運が悪いときにこそ試される作品愛

――RTAとの出会いは何だったのでしょうか

10年前、配信中に視聴者から「RTAに興味はありませんか?」というコメントを頂いたのがきっかけです。

それまではRTAという言葉さえ知らなかったのですが、どうやらゲームを早くクリアする遊び方らしいぞ、と。そこで試しにシンフォニアのRTA動画を見て、衝撃を受けました。

それまでの私にとって、ゲームは完全クリアをめざすものだったんです。ゲームは用意されている要素をすべて堪能してこそだと。

例えばRPGなら、ラスボスを倒すまでのメインストーリーだけでなく、サブイベントやアイテム回収といった収集要素まで100%やりこむ。それらのイベントは、プレイヤーに楽しんでほしいという思いで開発者が用意してくれたわけです。ならば、隅々まで遊び尽くして当然。むしろ、取り逃しがあってはゲームが可哀想とさえ思っていました。

しかし、RTAではイベントも飛ばすしアイテム回収のための寄り道もしない。ただ純粋に最速クリアをめざす。今までの自分と正反対の遊び方に驚き、挑戦してみたくなったんです。

10年やりこんで知ったRTAの怖さ…連続48時間プレイ、100回以上クリアしたゲームも_2
右がbrasterさん @RTA in Japan Summer 2022

――それから10年RTAを続けられているというわけですね。とはいえ、それまでの完全クリアをめざすbrasterさんのプレイスタイルと効率的にエンディングをめざすRTAとでは、相容れない部分もあったのではないでしょうか?

そうとも言い切れません。

ゲームによっては敵の取る行動や落とすアイテムなどが何パターンも設定されている場合があります。どれが出るかは運次第なところもあるのですが、どんな状況になっても対応できるように何十回、何百回と練習を重ねるわけです。

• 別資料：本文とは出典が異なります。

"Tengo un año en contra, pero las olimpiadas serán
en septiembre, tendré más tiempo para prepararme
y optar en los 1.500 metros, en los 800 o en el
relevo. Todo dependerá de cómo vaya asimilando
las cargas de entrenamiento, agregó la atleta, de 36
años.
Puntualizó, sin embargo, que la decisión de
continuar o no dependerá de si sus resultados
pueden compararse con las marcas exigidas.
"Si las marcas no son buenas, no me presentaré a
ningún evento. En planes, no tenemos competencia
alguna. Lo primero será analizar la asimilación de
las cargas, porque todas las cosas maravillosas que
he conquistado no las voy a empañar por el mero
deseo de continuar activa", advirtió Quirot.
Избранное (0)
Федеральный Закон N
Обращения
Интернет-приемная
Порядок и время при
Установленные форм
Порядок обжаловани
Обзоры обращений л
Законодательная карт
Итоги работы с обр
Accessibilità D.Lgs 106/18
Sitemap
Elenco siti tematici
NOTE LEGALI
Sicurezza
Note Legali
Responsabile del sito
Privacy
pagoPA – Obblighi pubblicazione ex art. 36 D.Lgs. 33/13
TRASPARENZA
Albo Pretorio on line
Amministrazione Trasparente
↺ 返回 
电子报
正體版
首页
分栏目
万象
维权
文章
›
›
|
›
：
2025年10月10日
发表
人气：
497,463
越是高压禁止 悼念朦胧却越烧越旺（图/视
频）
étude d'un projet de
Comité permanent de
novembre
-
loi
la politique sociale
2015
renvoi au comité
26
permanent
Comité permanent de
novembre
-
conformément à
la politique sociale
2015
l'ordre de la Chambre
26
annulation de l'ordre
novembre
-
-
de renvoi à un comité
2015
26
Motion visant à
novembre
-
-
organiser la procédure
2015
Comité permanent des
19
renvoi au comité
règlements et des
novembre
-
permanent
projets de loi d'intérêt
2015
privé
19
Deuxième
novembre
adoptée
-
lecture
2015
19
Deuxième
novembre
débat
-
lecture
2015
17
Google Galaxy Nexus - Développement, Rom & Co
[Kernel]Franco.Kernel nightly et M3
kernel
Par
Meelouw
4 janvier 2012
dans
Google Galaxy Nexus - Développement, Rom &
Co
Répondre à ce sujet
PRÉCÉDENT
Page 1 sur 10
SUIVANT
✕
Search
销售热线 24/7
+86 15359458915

しかし、どれだけ練習を重ねようとも、敵が見たことのない攻撃をしてきたり、必須アイテムが予定の場所で拾えなかったりすることがあります。良い記録が出ているときなどに限ってありえない不運を引いてしまうのがRTAの怖いところなのですが、そんなときにこそ作品愛が試されるのではないかと、私は思うんです。

例えば、運が悪くてお金が足りなくなってしまった場合でも、周辺のサブイベントや配置アイテムを知り尽くしていれば、タイムロスを最小限に抑えて金策が可能です。

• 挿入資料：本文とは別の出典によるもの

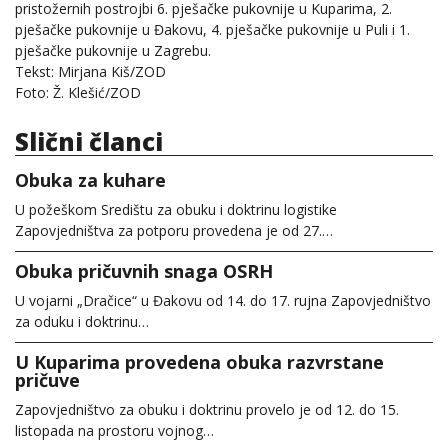
pristožernih postrojbi 6. pješačke pukovnije u Kuparima, 2.
pješačke pukovnije u Đakovu, 4. pješačke pukovnije u Puli i 1.
pješačke pukovnije u Zagrebu.
Tekst: Mirjana Kiš/ZOD
Foto: Ž. Klešić/ZOD
Slični članci
Obuka za kuhare
U požeškom Središtu za obuku i doktrinu logistike
Zapovjedništva za potporu provedena je od 27.…
Obuka pričuvnih snaga OSRH
U vojarni „Dračice“ u Đakovu od 14. do 17. rujna Zapovjedništvo
za oduku i doktrinu…
U Kuparima provedena obuka razvrstane
pričuve
Zapovjedništvo za obuku i doktrinu provelo je od 12. do 15.
listopada na prostoru vojnog…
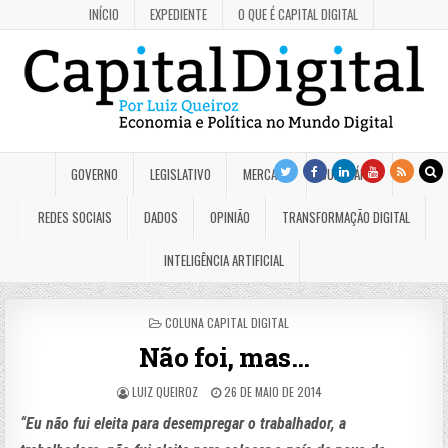
INÍCIO
EXPEDIENTE
O QUE É CAPITAL DIGITAL
GOVERNO
LEGISLATIVO
MERCADO
JUDICIÁRIO
REDES SOCIAIS
DADOS
OPINIÃO
TRANSFORMAÇÃO DIGITAL
INTELIGÊNCIA ARTIFICIAL
POSTED
COLUNA CAPITAL DIGITAL
IN
Não foi, mas…
LUIZ QUEIROZ
26 DE MAIO DE 2014
“Eu não fui eleita para desempregar o trabalhador, a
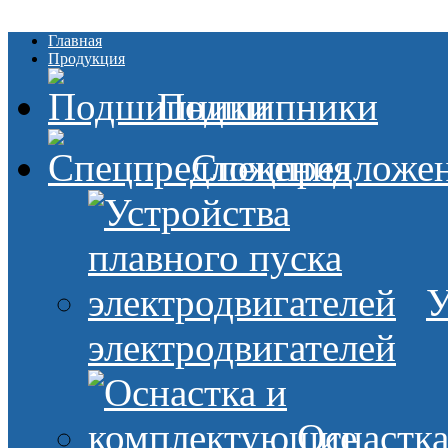
Главная
Продукция
Подшипники
Спецпредложе
У
электродвигателей
Оснастк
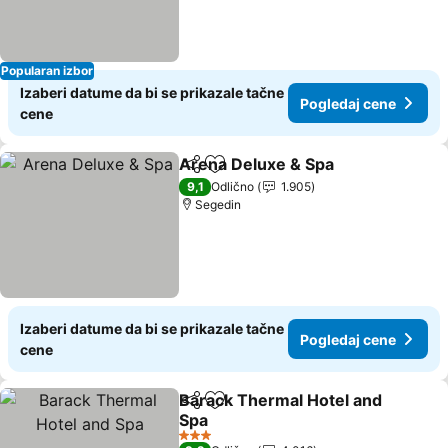
Popularan izbor
Izaberi datume da bi se prikazale tačne
Pogledaj cene
cene
Arena Deluxe & Spa
Deli
Dodati u favorite
9,1
Odlično
1.905
Segedin
Izaberi datume da bi se prikazale tačne
Pogledaj cene
cene
Barack Thermal Hotel and
Deli
Dodati u favorite
Spa
3 Zvezdice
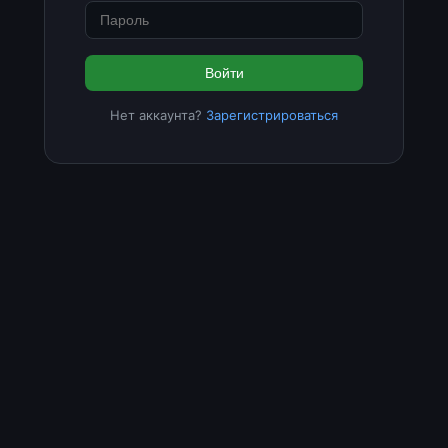
Войти
Нет аккаунта?
Зарегистрироваться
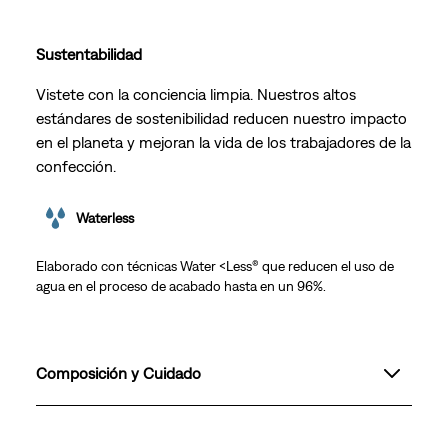
Sustentabilidad
Vistete con la conciencia limpia. Nuestros altos
estándares de sostenibilidad reducen nuestro impacto
en el planeta y mejoran la vida de los trabajadores de la
confección.
Waterless
Elaborado con técnicas Water <Less® que reducen el uso de
agua en el proceso de acabado hasta en un 96%.
Composición y Cuidado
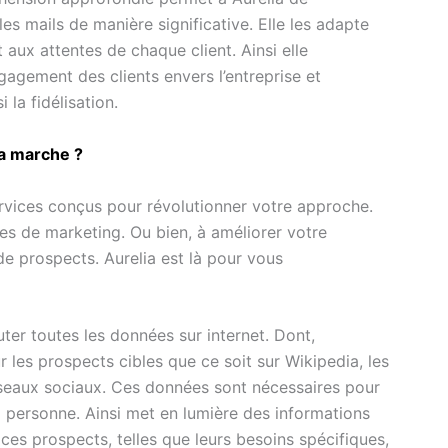
les mails de manière significative. Elle les adapte
 aux attentes de chaque client. Ainsi elle
gagement des clients envers l’entreprise et
i la fidélisation.
ça marche ?
vices conçus pour révolutionner votre approche.
s de marketing. Ou bien, à améliorer votre
e prospects. Aurelia est là pour vous
uter toutes les données sur internet. Dont,
r les prospects cibles que ce soit sur Wikipedia, les
 réseaux sociaux. Ces données sont nécessaires pour
a personne. Ainsi met en lumière des informations
 ces prospects, telles que leurs besoins spécifiques,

運が悪いとき、短いRTAであれば計測をやり直せばいいのですが、長時間のRTAでは走りきることも大切です。ひたすら遊んできた経験があるから、不測の事態に陥っても諦めずにリカバリーができるのです。

――データを詰め込むためには、途方もない時間が必要かと思います

引き出しは多いに越したことはありませんから。シンフォニアは少なくとも100周以上はクリアしていますね。遊びすぎて、ディスクを4枚もダメにしてしまいました。

今でも、はじめての作品はひととおり遊びつくしてからRTAに取り組みます。攻略本も全部買うし、載っている情報は自分でも実際に試します。知らなかったことが見つかると、一層作品に近づけたようでうれしい気持ちになります。

不運を引いてしまったときも「こんなパターンもあるんだ!」と気持ちを切り替える。一喜一憂を楽しめることが、一生楽しくRTAを続けていくコツですね。